All these incidents demonstrate cases where negligence or antiquated design can lead to disaster. But few take a look at the successes. France, for instance, is a major user of nuclear energy and has avoided catastrophe (https://en.wikipedia.org/wiki/Nuclear_power_in_France#Accide...).
Fear of nuclear power is akin to "reefer madness" nonsense in the 1940s and 1950s.
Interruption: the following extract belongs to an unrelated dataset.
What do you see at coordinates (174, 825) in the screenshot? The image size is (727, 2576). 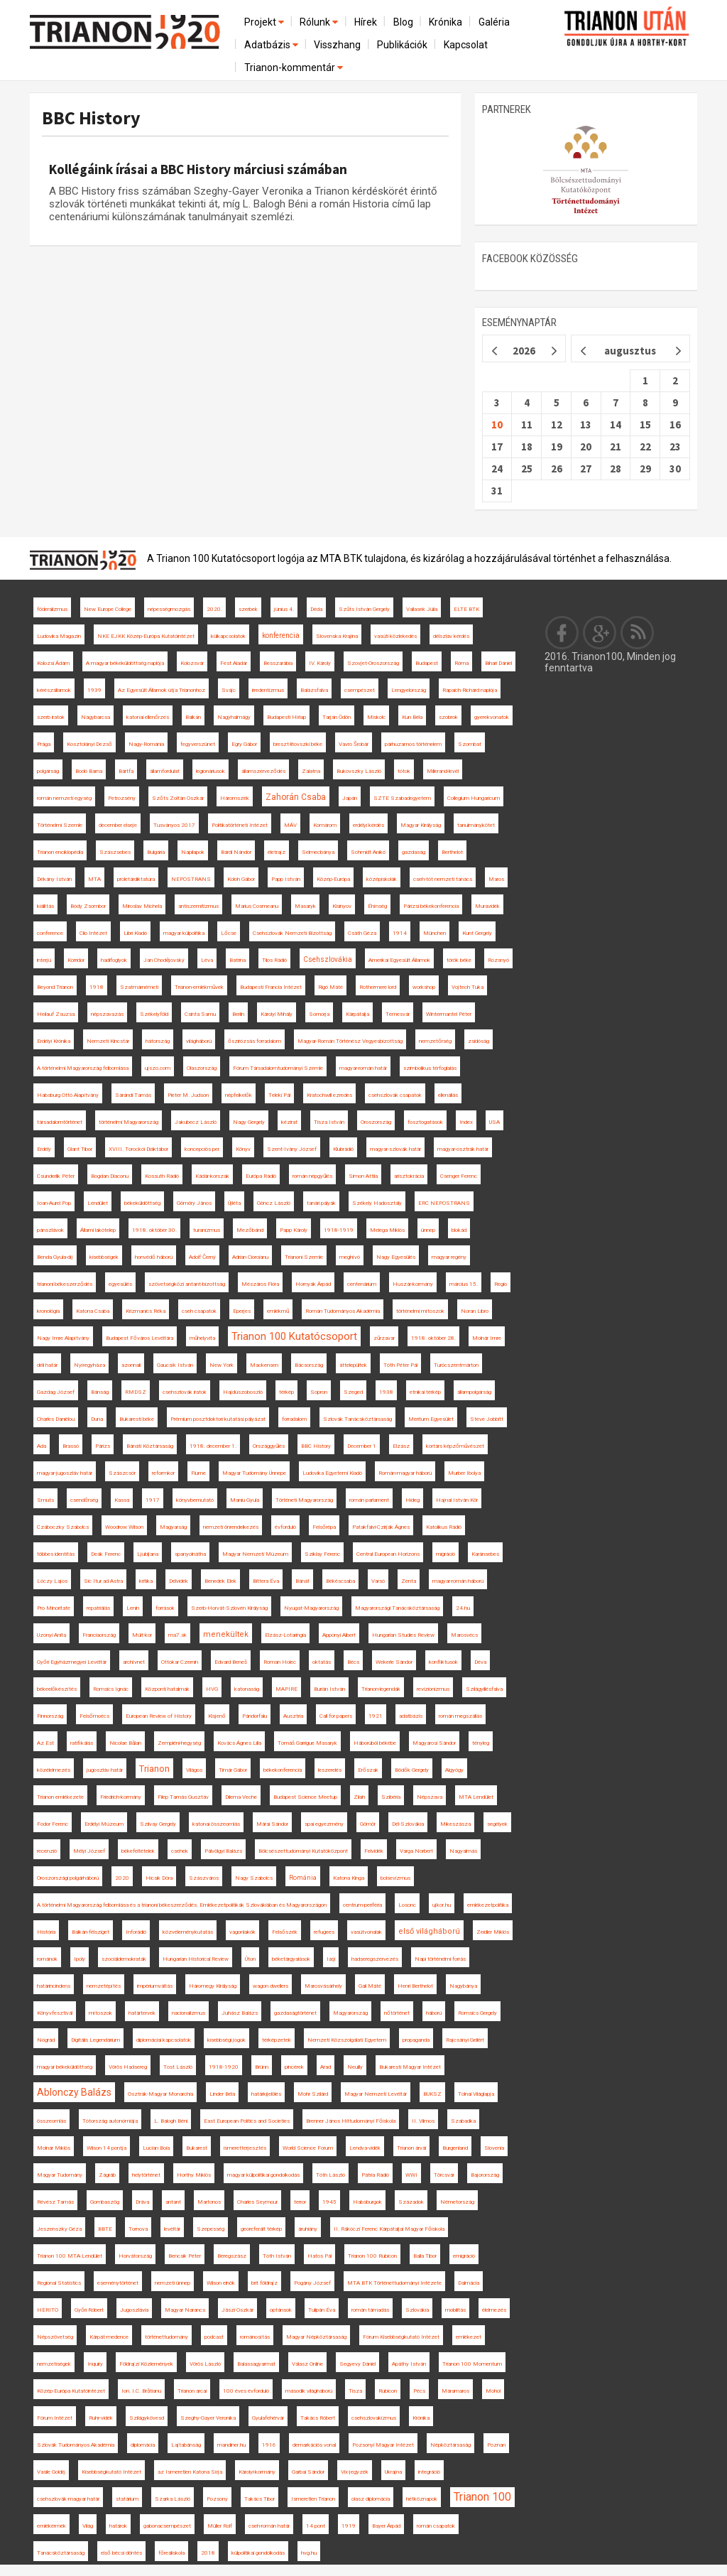 I see `Tusványos 2017` at bounding box center [174, 825].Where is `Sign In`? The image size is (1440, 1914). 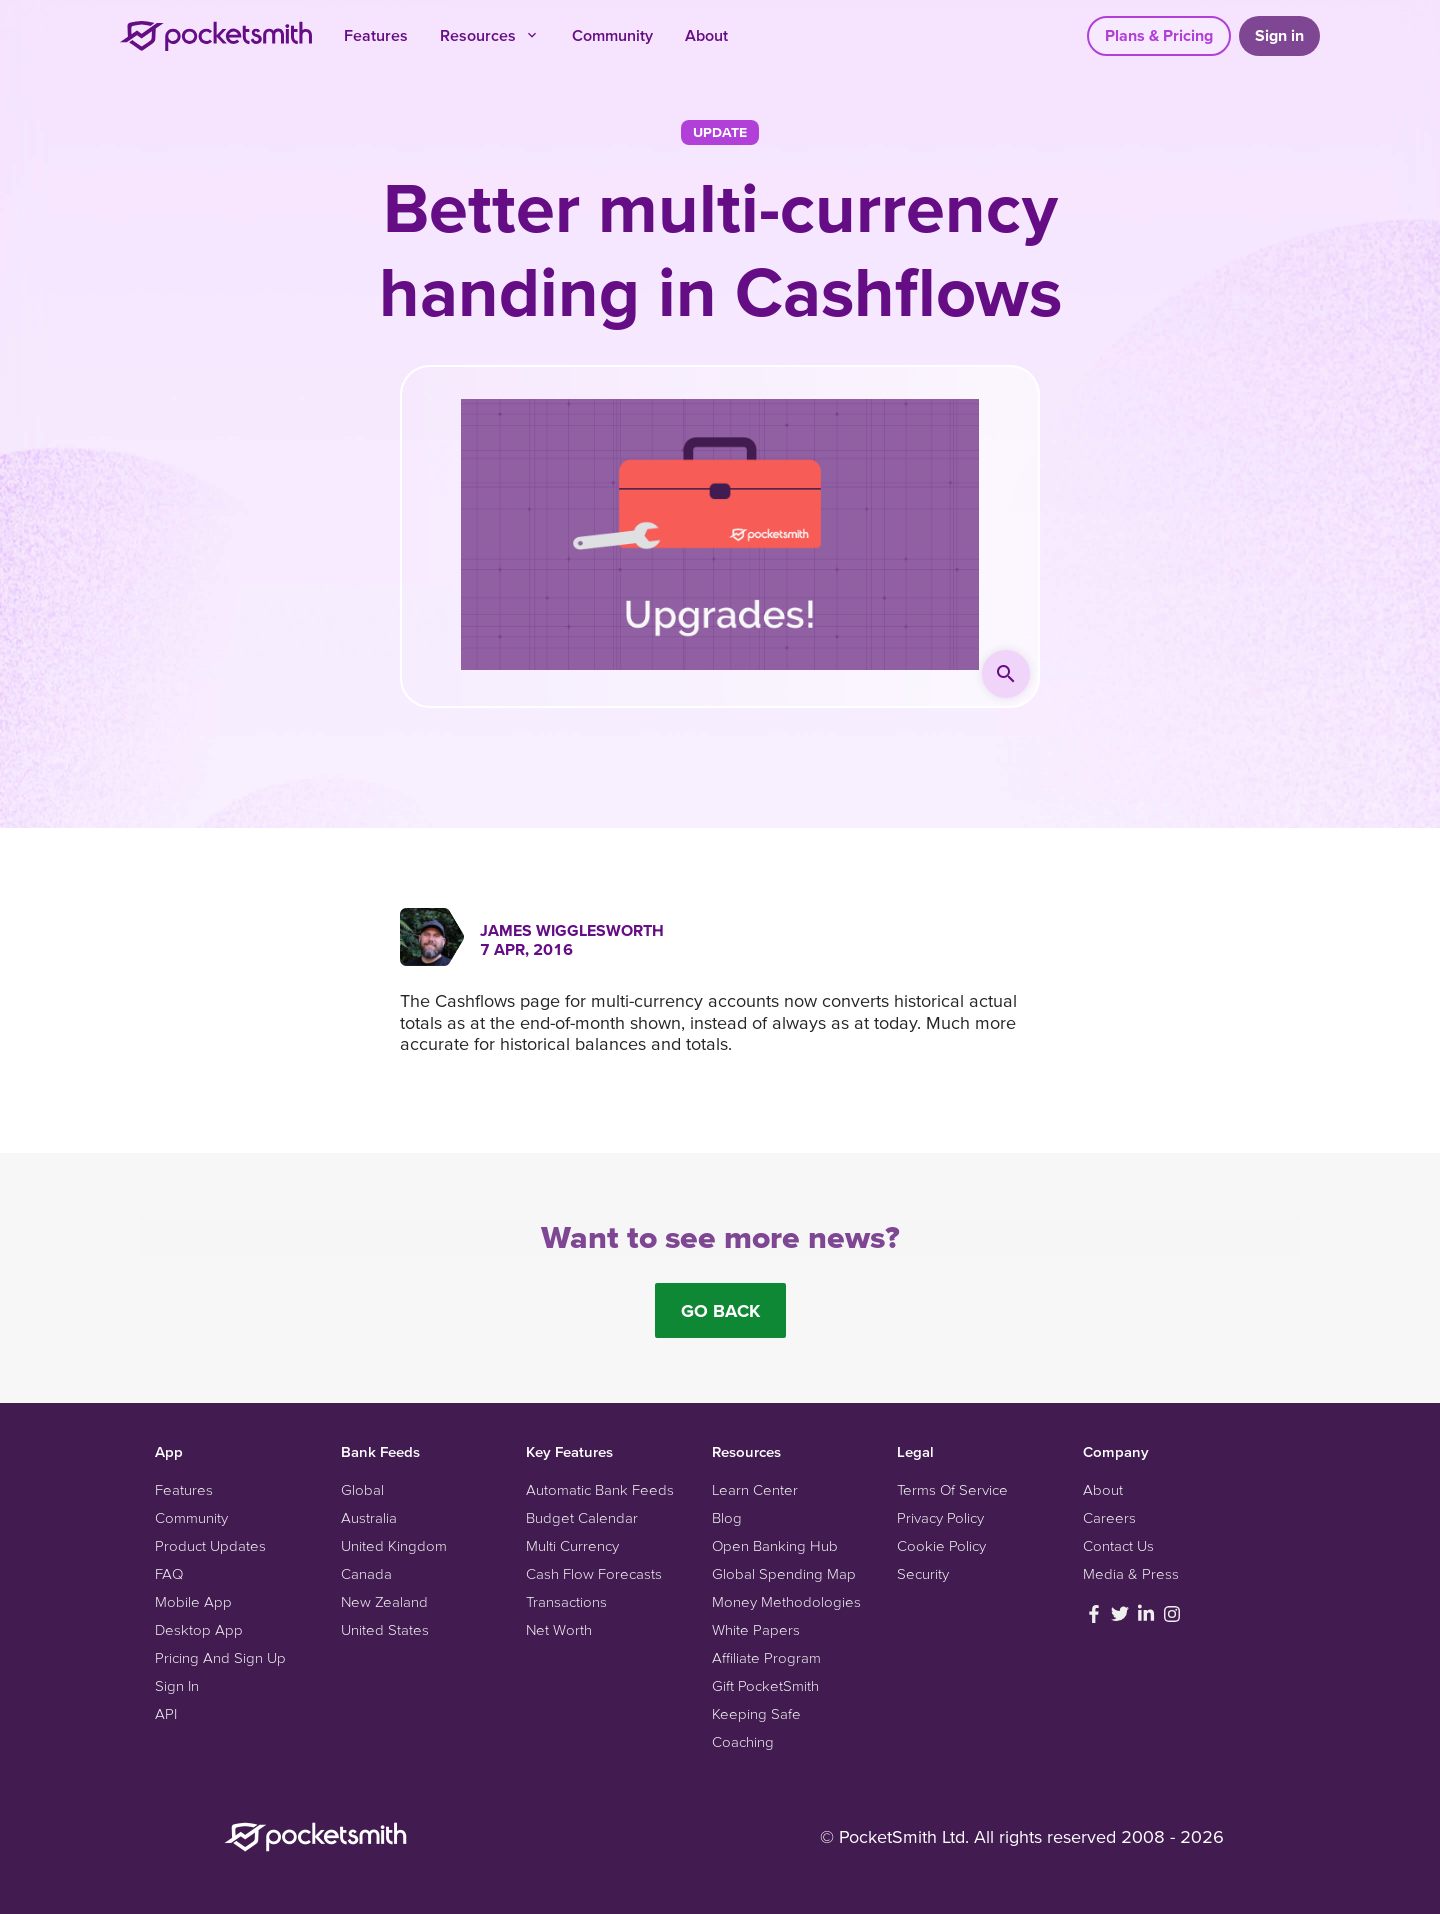
Sign In is located at coordinates (177, 1685).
Wow, that Post-Gazette article is illuminating. I knew Carter was a nuclear engineer, but I wasn't aware of how well-positioned he was to argue against people like Jane Fonda and Ralph Nader, and how ineffective he was at doing so. What an unfortunate lost opportunity.
I wonder if Nader's work fighting against nuclear power has ultimately cost more lives than he saved through auto safety advocacy.
Because it's insanely expensive and if we're going to go with the insanely expensive solution we should go with the one that's fully green and has lower start-up costs.
"Nuclear power isn't 100% harmless" is a bad argument here, given the number of people that due from coal mining and processing and coal-originated externalities on an annual basis.
The number of deaths (including future cancer cases) due to Fukushima is estimated to be in the hundreds on the high end. Chernobyl is expected to have killed around 4,000 after cancer takes its toll. That's a miniscule drop in the bucket compared to the number of deaths directly and indirectly attributable to coal power.
I had honestly completely forgotten this even happened until that episode (though it gets a few of the finer details wrong, but nothing catastrophic.)